New York Post

In any normal season, these ’Cats are dogs

- Mike Vaccaro

ATLANTA — In just about any other year, in just about every other NCAA Tournament, America would have gladly adopted the Kansas State Wildcats by now. They would be celebrated for finding themselves at exactly the right time, for forging a deep regional run despite their challengin­g seed.

They would be toasted for having come all this way, for knocking the big, bad Kentucky Wildcats out of the tournament, for assembling this run in a laboratory like Manhattan, Kan., a town Lou Holtz would have described as “not the end of the world, but you can see it from there,” if he hadn’t already coined that expression to describe the similarly-sophistica­ted college town of Fayettevil­le, Ark.

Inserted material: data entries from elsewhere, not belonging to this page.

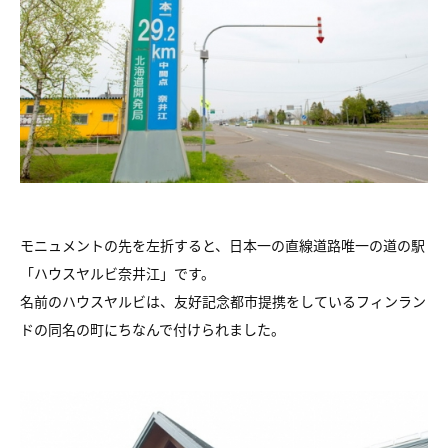
モニュメントの先を左折すると、日本一の直線道路唯一の道の駅
「ハウスヤルビ奈井江」です。
名前のハウスヤルビは、友好記念都市提携をしているフィンラン
ドの同名の町にちなんで付けられました。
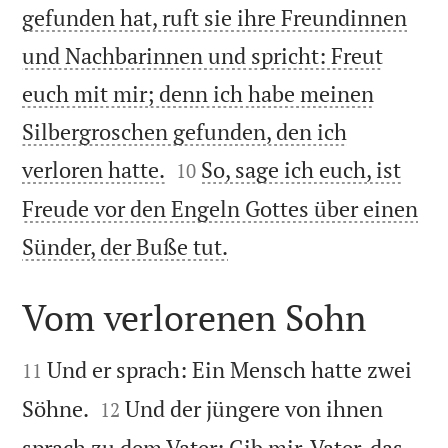
gefunden hat, ruft sie ihre Freundinnen
und Nachbarinnen und spricht: Freut
euch mit mir; denn ich habe meinen
Silbergroschen gefunden, den ich


verloren hatte.
So, sage ich euch, ist
10
Freude vor den Engeln Gottes über einen

Sünder, der Buße tut.
Vom verlorenen Sohn


Und er sprach: Ein Mensch hatte zwei
11


Söhne.
Und der jüngere von ihnen
12
sprach zu dem Vater: Gib mir, Vater, das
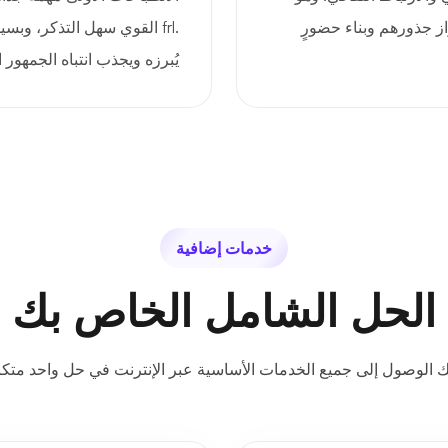
از جذورهم وبناء حضورٍ
.frl القوي سهل التذكر، وبس
يُبرزه ويجذب انتباه الجمهور
خدمات إضافية
الحل الشامل الخاص بك
ك الوصول إلى جميع الخدمات الأساسية عبر الإنترنت في حل واحد متكا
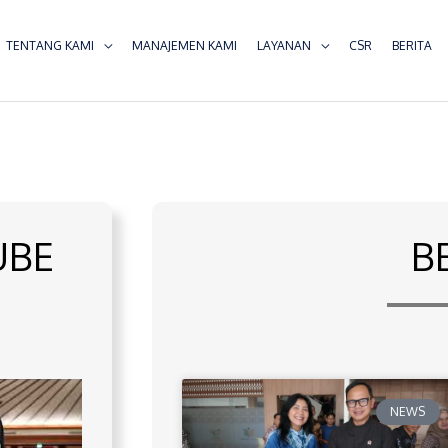
TENTANG KAMI
MANAJEMEN KAMI
LAYANAN
CSR
BERITA
UBE
B
NEWS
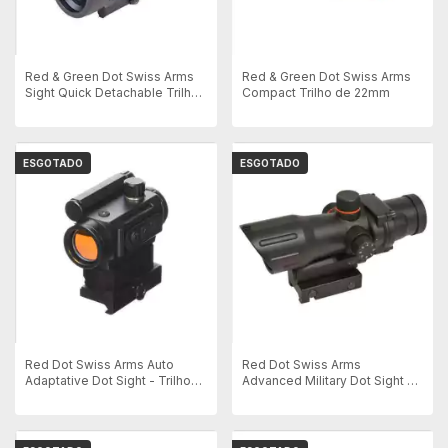
Red & Green Dot Swiss Arms
Red & Green Dot Swiss Arms
Sight Quick Detachable Trilho
Compact Trilho de 22mm
de 20mm
ESGOTADO
ESGOTADO
Red Dot Swiss Arms Auto
Red Dot Swiss Arms
Adaptative Dot Sight - Trilho
Advanced Military Dot Sight -
22mm
Trilho 22mm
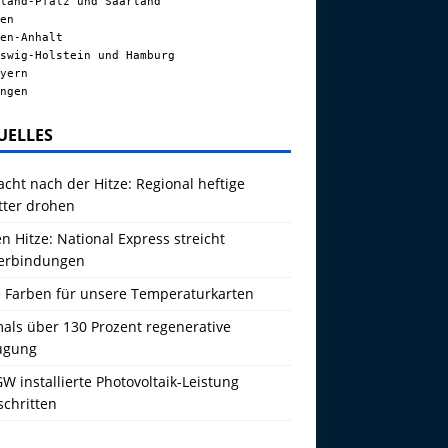
land-Pfalz und Saarland
en
en-Anhalt
swig-Holstein und Hamburg
yern
ngen
UELLES
acht nach der Hitze: Regional heftige
tter drohen
 Hitze: National Express streicht
erbindungen
 Farben für unsere Temperaturkarten
als über 130 Prozent regenerative
ugung
W installierte Photovoltaik-Leistung
schritten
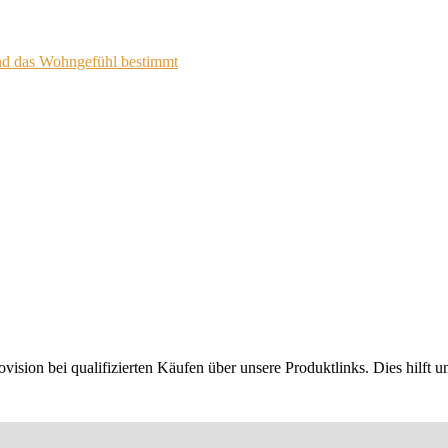
nd das Wohngefühl bestimmt
ion bei qualifizierten Käufen über unsere Produktlinks. Dies hilft un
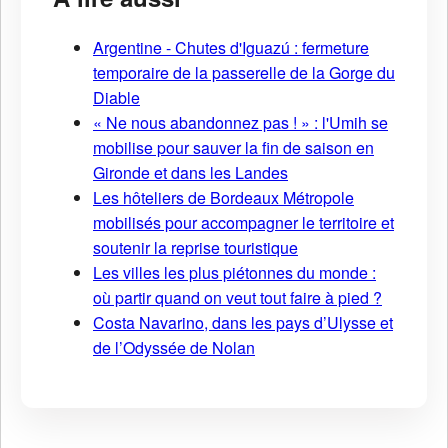
Argentine - Chutes d'Iguazú : fermeture
temporaire de la passerelle de la Gorge du
Diable
« Ne nous abandonnez pas ! » : l'Umih se
mobilise pour sauver la fin de saison en
Gironde et dans les Landes
Les hôteliers de Bordeaux Métropole
mobilisés pour accompagner le territoire et
soutenir la reprise touristique
Les villes les plus piétonnes du monde :
où partir quand on veut tout faire à pied ?
Costa Navarino, dans les pays d’Ulysse et
de l’Odyssée de Nolan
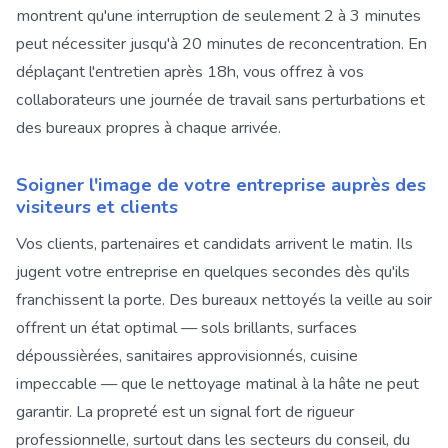
montrent qu'une interruption de seulement 2 à 3 minutes
peut nécessiter jusqu'à 20 minutes de reconcentration. En
déplaçant l'entretien après 18h, vous offrez à vos
collaborateurs une journée de travail sans perturbations et
des bureaux propres à chaque arrivée.
Soigner l'image de votre entreprise auprès des
visiteurs et clients
Vos clients, partenaires et candidats arrivent le matin. Ils
jugent votre entreprise en quelques secondes dès qu'ils
franchissent la porte. Des bureaux nettoyés la veille au soir
offrent un état optimal — sols brillants, surfaces
dépoussièrées, sanitaires approvisionnés, cuisine
impeccable — que le nettoyage matinal à la hâte ne peut
garantir. La propreté est un signal fort de rigueur
professionnelle, surtout dans les secteurs du conseil, du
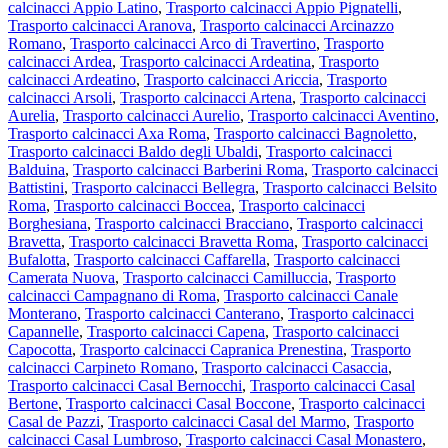
calcinacci Appio Latino
,
Trasporto calcinacci Appio Pignatelli
,
Trasporto calcinacci Aranova
,
Trasporto calcinacci Arcinazzo
Romano
,
Trasporto calcinacci Arco di Travertino
,
Trasporto
calcinacci Ardea
,
Trasporto calcinacci Ardeatina
,
Trasporto
calcinacci Ardeatino
,
Trasporto calcinacci Ariccia
,
Trasporto
calcinacci Arsoli
,
Trasporto calcinacci Artena
,
Trasporto calcinacci
Aurelia
,
Trasporto calcinacci Aurelio
,
Trasporto calcinacci Aventino
,
Trasporto calcinacci Axa Roma
,
Trasporto calcinacci Bagnoletto
,
Trasporto calcinacci Baldo degli Ubaldi
,
Trasporto calcinacci
Balduina
,
Trasporto calcinacci Barberini Roma
,
Trasporto calcinacci
Battistini
,
Trasporto calcinacci Bellegra
,
Trasporto calcinacci Belsito
Roma
,
Trasporto calcinacci Boccea
,
Trasporto calcinacci
Borghesiana
,
Trasporto calcinacci Bracciano
,
Trasporto calcinacci
Bravetta
,
Trasporto calcinacci Bravetta Roma
,
Trasporto calcinacci
Bufalotta
,
Trasporto calcinacci Caffarella
,
Trasporto calcinacci
Camerata Nuova
,
Trasporto calcinacci Camilluccia
,
Trasporto
calcinacci Campagnano di Roma
,
Trasporto calcinacci Canale
Monterano
,
Trasporto calcinacci Canterano
,
Trasporto calcinacci
Capannelle
,
Trasporto calcinacci Capena
,
Trasporto calcinacci
Capocotta
,
Trasporto calcinacci Capranica Prenestina
,
Trasporto
calcinacci Carpineto Romano
,
Trasporto calcinacci Casaccia
,
Trasporto calcinacci Casal Bernocchi
,
Trasporto calcinacci Casal
Bertone
,
Trasporto calcinacci Casal Boccone
,
Trasporto calcinacci
Casal de Pazzi
,
Trasporto calcinacci Casal del Marmo
,
Trasporto
calcinacci Casal Lumbroso
,
Trasporto calcinacci Casal Monastero
,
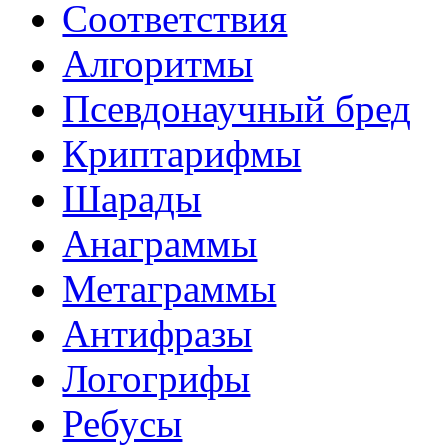
Соответствия
Алгоритмы
Псевдонаучный бред
Криптарифмы
Шарады
Анаграммы
Метаграммы
Антифразы
Логогрифы
Ребусы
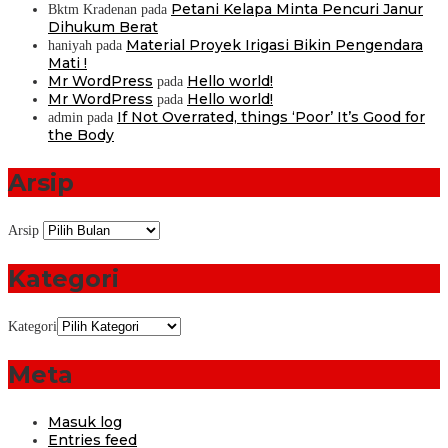
Petani Kelapa Minta Pencuri Janur
Bktm Kradenan
pada
Dihukum Berat
Material Proyek Irigasi Bikin Pengendara
haniyah
pada
Mati !
Mr WordPress
Hello world!
pada
Mr WordPress
Hello world!
pada
If Not Overrated, things ‘Poor’ It’s Good for
admin
pada
the Body
Arsip
Arsip
Kategori
Kategori
Meta
Masuk log
Entries feed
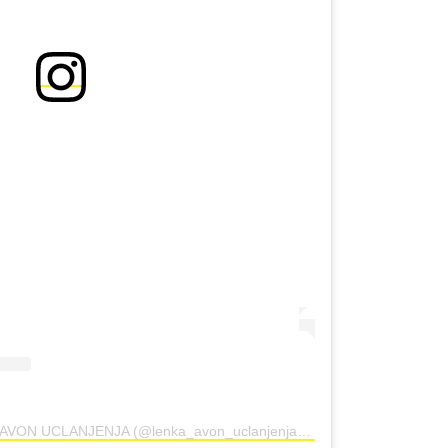
A post shared by BESPLATNA AVON UCLANJENJA (@lenka_avon_uclanjenja_prodaja)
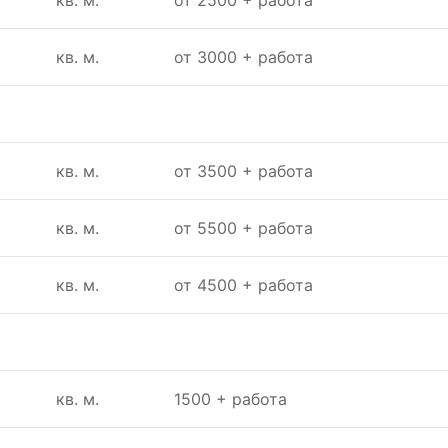
кв. м.
от 2500 + работа
кв. м.
от 3000 + работа
кв. м.
от 3500 + работа
кв. м.
от 5500 + работа
кв. м.
от 4500 + работа
кв. м.
1500 + работа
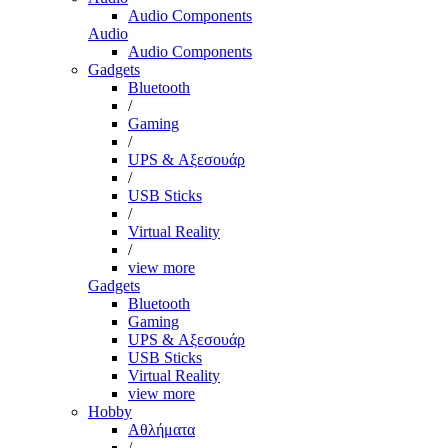
Audio Components
Audio
Audio Components
Gadgets
Bluetooth
/
Gaming
/
UPS & Αξεσουάρ
/
USB Sticks
/
Virtual Reality
/
view more
Gadgets
Bluetooth
Gaming
UPS & Αξεσουάρ
USB Sticks
Virtual Reality
view more
Hobby
Αθλήματα
/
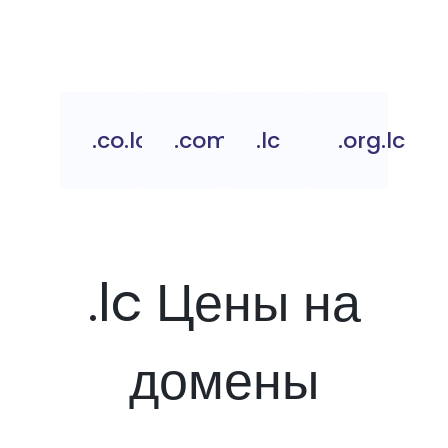
.co.lc
.com.lc
.lc
.org.lc
.lc Цены на
домены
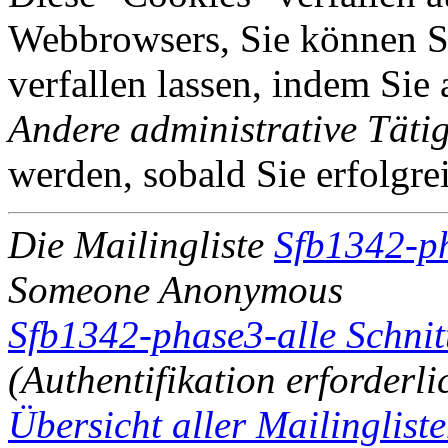
Webbrowsers, Sie können Si
verfallen lassen, indem Sie
Andere administrative Tätig
werden, sobald Sie erfolgre
Die Mailingliste
Sfb1342-ph
Someone Anonymous
Sfb1342-phase3-alle Schnitt
(Authentifikation erforderli
Übersicht aller Mailinglist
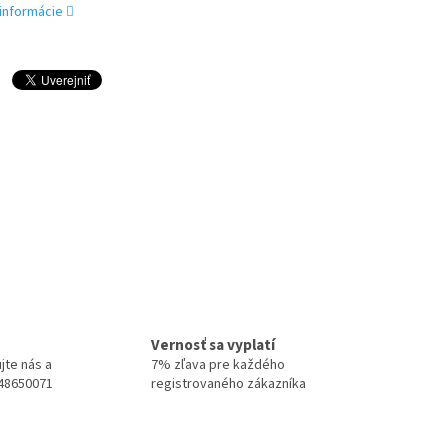
 informácie
Vernosť sa vyplatí
jte nás a
7% zľava pre každého
948650071
registrovaného zákazníka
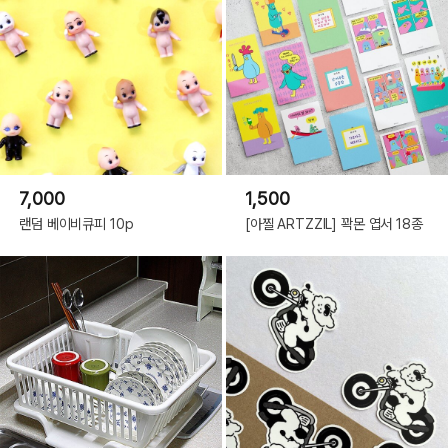
7,000
1,500
랜덤 베이비큐피 10p
[아찔 ARTZZIL] 꽉몬 엽서 18종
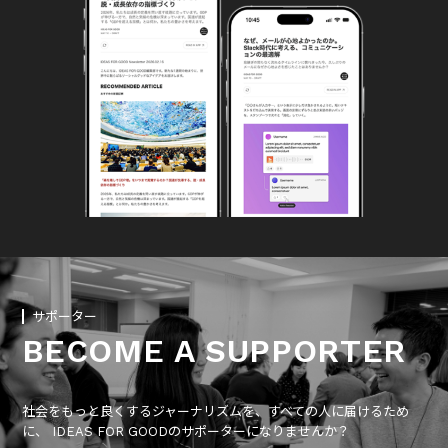
サポーター
BECOME A SUPPORTER
社会をもっと良くするジャーナリズムを、すべての人に届けるため
に、 IDEAS FOR GOODのサポーターになりませんか？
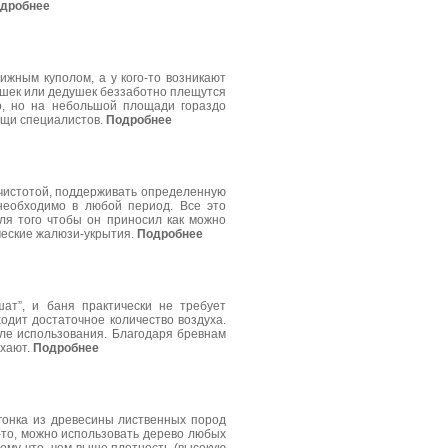
дробнее
ижным куполом, а у кого-то возникают
ушек или дедушек беззаботно плещутся
о, но на небольшой площади гораздо
ощи специалистов.
Подробнее
 чистотой, поддерживать определенную
необходимо в любой период. Все это
ля того чтобы он приносил как можно
ческие жалюзи-укрытия.
Подробнее
ат”, и баня практически не требует
одит достаточное количество воздуха.
ле использования. Благодаря бревнам
ыхают.
Подробнее
агонка из древесины лиственных пород
-то, можно использовать дерево любых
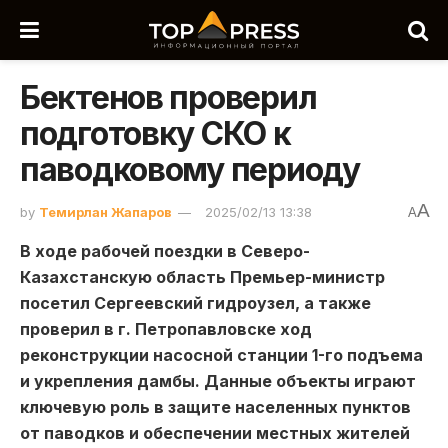
Бектенов проверил
подготовку СКО к
паводковому периоду
A
by
Темирлан Жапаров
2025/02/13 13:38
A
В ходе рабочей поездки в Северо-
Казахстанскую область Премьер-министр
посетил Сергеевский гидроузел, а также
проверил в г. Петропавловске ход
реконструкции насосной станции 1-го подъема
и укрепления дамбы. Данные объекты играют
ключевую роль в защите населенных пунктов
от паводков и обеспечении местных жителей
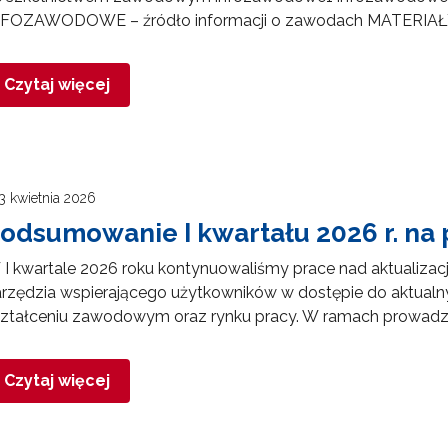
NFOZAWODOWE – źródło informacji o zawodach MATE
ewsletter ORE
Czytaj więcej
isz się i bądź na bieżąco z najnowszymi informacjami
zkoleniach i programach.
es e-mail:
3 kwietnia 2026
yrażam zgodę na przetwarzanie moich danych osobowych przez ORE w
odsumowanie I kwartału 2026 r. 
ach marketingowych.
 I kwartale 2026 roku kontynuowaliśmy prace nad aktualiz
Zapisuję się
rzędzia wspierającego użytkowników w dostępie do aktualnyc
ształceniu zawodowym oraz rynku pracy. W ramach prowad
Czytaj więcej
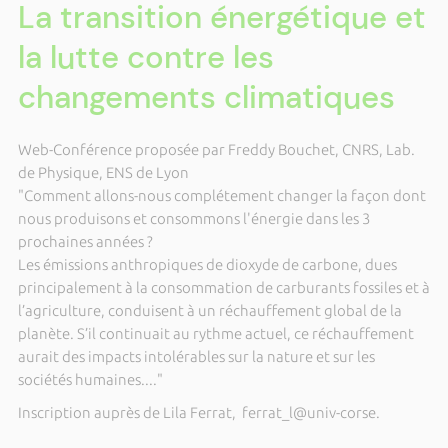
La transition énergétique et
la lutte contre les
changements climatiques
Web-Conférence proposée par Freddy Bouchet, CNRS, Lab.
de Physique, ENS de Lyon
"Comment allons-nous complétement changer la façon dont
nous produisons et consommons l'énergie dans les 3
prochaines années ?
Les émissions anthropiques de dioxyde de carbone, dues
principalement à la consommation de carburants fossiles et à
l’agriculture, conduisent à un réchauffement global de la
planète. S’il continuait au rythme actuel, ce réchauffement
aurait des impacts intolérables sur la nature et sur les
sociétés humaines...."
Inscription auprès de Lila Ferrat, ferrat_l@univ-corse.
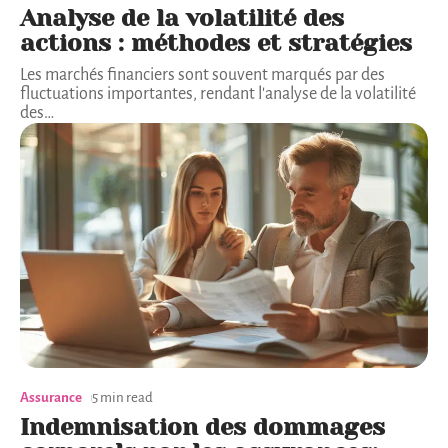
Analyse de la volatilité des
actions : méthodes et stratégies
Les marchés financiers sont souvent marqués par des
fluctuations importantes, rendant l'analyse de la volatilité
des
…
Assurance
5 min read
Indemnisation des dommages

“We’re a heck of a story,” Bruce Weber, the Kansas State coach, said. “A heck of a story!”

Last year, maybe. Next year? Sure, why not?

But in this year, in this South Region, certainly in this Elite Eight game, the Wildcats are nobody’s idea of a darling, nobody’s idea of an underdog. Cinderella? She wears the maroon-and-gold scarves dangling from the necks of the growing army of folks backing the Loyola Chicago Ramblers.

K-State is a feel-good No. 9 seed? Loyola’s an 11.

K-State had to knock off the latest edition of Coach Cal’s Kiddie Kats, sparing the tournament what seemed like an inevitable infusion of bluegrass blue blood? Loyola’s here because the Ramblers have won three games by a total of four points.

It has been 54 years since K-State, once one of the sport’s jewel programs, has been to the Final Four? Sorry, the Ramblers have that trumped, too: It has been 55 years since Loyola last reached the tournament’s final weekend, and all they did was help drag the country’s civil rights movement along with them when they did it.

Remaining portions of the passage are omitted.